Listen to the seven episodes, covering topics from climate and gambling to gossip and marriage, in any order. Each episode includes a special feature, including short performances from plays and interviews with world-class scholars. Want to learn more? Check out our website for show notes as well as links to popular and scholarly resources. We’re grateful to the Hudson Strode Program in Renaissance Studies, the Samford Media Center, and the Alabama Digital Humanities Center for their support of this project. And thank you for listening. Now on with the show.

CAMERON. Hello and welcome to Aphra Behn: The Podcast. I am Cameron Watts and will later be joined by Baylee Adkins and Brennan Garcia. We would like to thank you for tuning in for our discussion on how slave language is used throughout Aphra Behn’s works and how slave language is used in modern works. We start with a discussion on her most notable work about slavery, Oroonoko, and then explore the ways in which similar metaphors are used in The Rover. We will finish by examining how modern artists like Britney Spears have used this language and how it appears in pop culture today. As movements such as the Black Lives Matter and #MeToo have received more attention recently, examining the way slave language appears throughout different works and time periods makes the realities of slavery more impactful.
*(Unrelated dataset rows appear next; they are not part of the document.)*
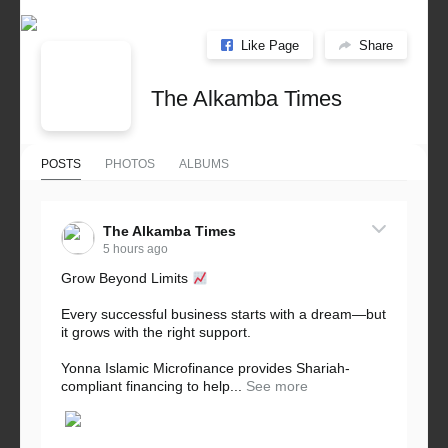
Like Page
Share
The Alkamba Times
POSTS
PHOTOS
ALBUMS
The Alkamba Times
5 hours ago
Grow Beyond Limits
Every successful business starts with a dream—but
it grows with the right support.
Yonna Islamic Microfinance provides Shariah-
compliant financing to help...
See more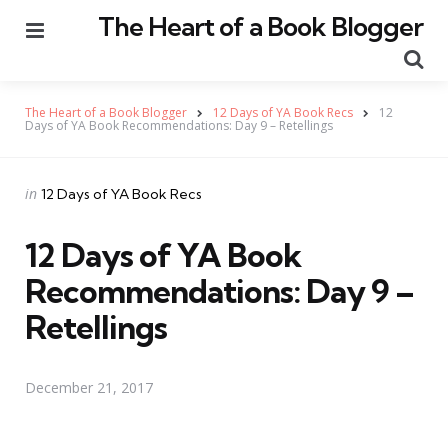
The Heart of a Book Blogger
Menu
Se
The Heart of a Book Blogger
12 Days of YA Book Recs
12
Days of YA Book Recommendations: Day 9 – Retellings
Categories
Posted
in
12 Days of YA Book Recs
in
12 Days of YA Book
Recommendations: Day 9 –
Retellings
December 21, 2017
BAYLEE. When searching for scholarly articles that discuss Behn’s use of slave language, most scholars tend to focus on Oroonoko because the plot deals with the Transatlantic Slave Trade. The narrator describes Oroonoko as a “great man … the most illustrious courts could not have produced a braver man, both for greatness of courage and mind, a judgement more solid, a wit more quick, and a conversation more sweet and diverting.” Oroonoko was well-educated, he had a “royal tutor” and could speak multiple languages.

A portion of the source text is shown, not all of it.